86-letni Amerykanin Peter Doelger dorobił się na własnej firmie, a po jej sprzedaży na działalności inwestycyjnej. Jednak ostatnie inwestycje zarządzane przez bank JPMorgan przyniosły mu tak wielkie straty, że musiał pozbyć się luksusowych nieruchomości w Bostonie, Palm Beach oraz Paryżu i zamieszkać z rodziną.
- Mieliśmy do nich 100-procentowe zaufanie. Nie oczekiwaliśmy, że zarobią dla nas fortunę, a że ich wyniki pozwolą nam co najmniej na wygodne życie – mówiła w rozmowie z Bloombergiem żona Doelgera Yoon Doelger.
Miał omamy, a JPMorgan traktował go jak zaawansowanego inwestora
Jednak straty kapitałowe, opłaty na rzecz banku i odsetki od kredytów sprawiły, że po pięciu latach współpracy z JPMorganem z jego wartego 50 mln dol. majątku zostało ledwie 1,5 mln dol. 86-latek był traktowany przez bank jak zaawansowany inwestor, ponieważ podpisał „list dla dużego chłopca”. W żargonie bankowców inwestycyjnych tak właśnie określa się oświadczenie, że ma się odpowiednią wiedzę, aby podejmować wysokie ryzyko, stosując skomplikowane strategie inwestycyjne.

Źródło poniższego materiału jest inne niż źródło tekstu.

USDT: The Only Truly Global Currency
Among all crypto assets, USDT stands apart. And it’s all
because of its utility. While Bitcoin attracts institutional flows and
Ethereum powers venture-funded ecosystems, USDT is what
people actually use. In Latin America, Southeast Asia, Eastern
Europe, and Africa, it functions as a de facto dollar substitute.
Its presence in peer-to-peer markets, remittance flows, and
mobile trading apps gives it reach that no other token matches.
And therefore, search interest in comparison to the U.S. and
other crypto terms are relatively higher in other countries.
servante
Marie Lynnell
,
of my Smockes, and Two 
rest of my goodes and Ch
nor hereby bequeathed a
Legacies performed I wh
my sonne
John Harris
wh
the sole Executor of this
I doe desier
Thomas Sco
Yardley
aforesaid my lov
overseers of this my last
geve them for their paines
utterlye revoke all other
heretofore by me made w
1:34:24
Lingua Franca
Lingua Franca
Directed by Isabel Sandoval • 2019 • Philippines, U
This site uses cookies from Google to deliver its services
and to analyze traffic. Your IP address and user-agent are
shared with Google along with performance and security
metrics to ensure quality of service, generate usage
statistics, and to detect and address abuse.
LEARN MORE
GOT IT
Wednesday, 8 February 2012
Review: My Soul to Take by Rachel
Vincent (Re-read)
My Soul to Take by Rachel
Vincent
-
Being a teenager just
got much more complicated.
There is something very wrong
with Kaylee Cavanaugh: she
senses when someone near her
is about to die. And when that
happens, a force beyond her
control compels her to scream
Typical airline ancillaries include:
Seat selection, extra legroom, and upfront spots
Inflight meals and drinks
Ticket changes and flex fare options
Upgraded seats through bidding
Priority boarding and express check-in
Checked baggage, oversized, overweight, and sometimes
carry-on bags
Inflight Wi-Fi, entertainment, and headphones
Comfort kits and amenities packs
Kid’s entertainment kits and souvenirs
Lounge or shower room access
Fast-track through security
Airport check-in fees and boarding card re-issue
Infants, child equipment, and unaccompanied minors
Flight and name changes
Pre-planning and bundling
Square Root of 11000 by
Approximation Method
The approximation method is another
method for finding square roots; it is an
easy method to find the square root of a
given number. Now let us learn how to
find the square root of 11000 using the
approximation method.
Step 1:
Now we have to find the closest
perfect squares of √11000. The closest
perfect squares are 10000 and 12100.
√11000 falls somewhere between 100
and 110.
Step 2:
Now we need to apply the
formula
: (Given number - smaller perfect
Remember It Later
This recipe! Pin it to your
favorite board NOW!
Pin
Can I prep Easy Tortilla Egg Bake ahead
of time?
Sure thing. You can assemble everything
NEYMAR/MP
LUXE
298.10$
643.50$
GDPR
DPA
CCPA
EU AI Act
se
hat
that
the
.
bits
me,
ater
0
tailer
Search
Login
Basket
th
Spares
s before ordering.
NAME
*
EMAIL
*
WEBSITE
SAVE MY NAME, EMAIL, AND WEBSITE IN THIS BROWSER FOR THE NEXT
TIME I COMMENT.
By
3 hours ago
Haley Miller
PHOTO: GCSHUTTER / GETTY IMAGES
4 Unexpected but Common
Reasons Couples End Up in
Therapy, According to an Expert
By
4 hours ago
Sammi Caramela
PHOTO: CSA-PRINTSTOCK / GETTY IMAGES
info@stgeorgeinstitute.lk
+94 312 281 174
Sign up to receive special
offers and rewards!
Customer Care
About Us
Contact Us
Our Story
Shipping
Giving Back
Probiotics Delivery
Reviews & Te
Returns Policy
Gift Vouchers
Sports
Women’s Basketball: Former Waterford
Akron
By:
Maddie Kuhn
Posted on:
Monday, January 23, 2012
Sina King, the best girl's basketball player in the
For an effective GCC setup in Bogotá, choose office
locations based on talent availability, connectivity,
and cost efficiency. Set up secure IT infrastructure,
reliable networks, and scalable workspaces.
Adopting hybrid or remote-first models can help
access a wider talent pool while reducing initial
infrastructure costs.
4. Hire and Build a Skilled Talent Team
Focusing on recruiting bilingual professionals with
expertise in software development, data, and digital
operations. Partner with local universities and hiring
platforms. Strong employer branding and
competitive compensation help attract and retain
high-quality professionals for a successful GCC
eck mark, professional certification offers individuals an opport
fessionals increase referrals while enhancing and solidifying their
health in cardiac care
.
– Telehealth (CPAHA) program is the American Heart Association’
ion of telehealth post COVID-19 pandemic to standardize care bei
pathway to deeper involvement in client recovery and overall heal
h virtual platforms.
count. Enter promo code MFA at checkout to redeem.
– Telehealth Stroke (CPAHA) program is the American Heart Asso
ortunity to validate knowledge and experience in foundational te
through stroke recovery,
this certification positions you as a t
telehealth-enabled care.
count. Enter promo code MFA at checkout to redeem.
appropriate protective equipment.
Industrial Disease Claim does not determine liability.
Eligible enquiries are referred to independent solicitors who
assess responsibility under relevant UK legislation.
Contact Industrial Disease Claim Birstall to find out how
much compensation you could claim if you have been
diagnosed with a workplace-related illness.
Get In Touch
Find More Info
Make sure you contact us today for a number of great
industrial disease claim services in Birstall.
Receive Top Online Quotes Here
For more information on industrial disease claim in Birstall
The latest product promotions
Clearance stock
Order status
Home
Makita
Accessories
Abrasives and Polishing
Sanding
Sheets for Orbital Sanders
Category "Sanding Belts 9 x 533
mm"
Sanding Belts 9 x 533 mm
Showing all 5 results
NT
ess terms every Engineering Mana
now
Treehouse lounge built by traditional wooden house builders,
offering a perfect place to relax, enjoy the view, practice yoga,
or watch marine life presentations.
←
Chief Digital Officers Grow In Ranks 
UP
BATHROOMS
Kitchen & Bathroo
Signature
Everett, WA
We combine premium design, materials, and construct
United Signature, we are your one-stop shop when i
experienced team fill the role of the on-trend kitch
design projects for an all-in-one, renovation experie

Jednak już wtedy Doelger leczył się na demencję i teraz JPMorgan musi się tłumaczyć, dlaczego jego pracownicy zignorowali widoczne gołym okiem objawy jego choroby. Jak relacjonuje Bloomberg, były biznesmen cierpiał na zaniki pamięci i omamy – jednemu z lekarzy miał powiedzieć, że słyszy „kogoś mówiącego do niego z wewnątrz jego żołądka”.
86-latek z demencją nie rozumiał porad bankowców z JPMorgana
Pracownicy JPMorgana przedstawiali Doelgerowi optymistyczne prognozy odnośnie skomplikowanych instrumentów MLP, które nigdy się nie sprawdziły. Dzięki statusowi zaawansowanego inwestora 86-latek miał możliwość lokować w tych charakteryzujących się wysokim ryzykiem inwestycjach ogromną większość swojego kapitału, nawet nie rozumiejąc bankowców, którzy przedstawiali mu ich wyniki.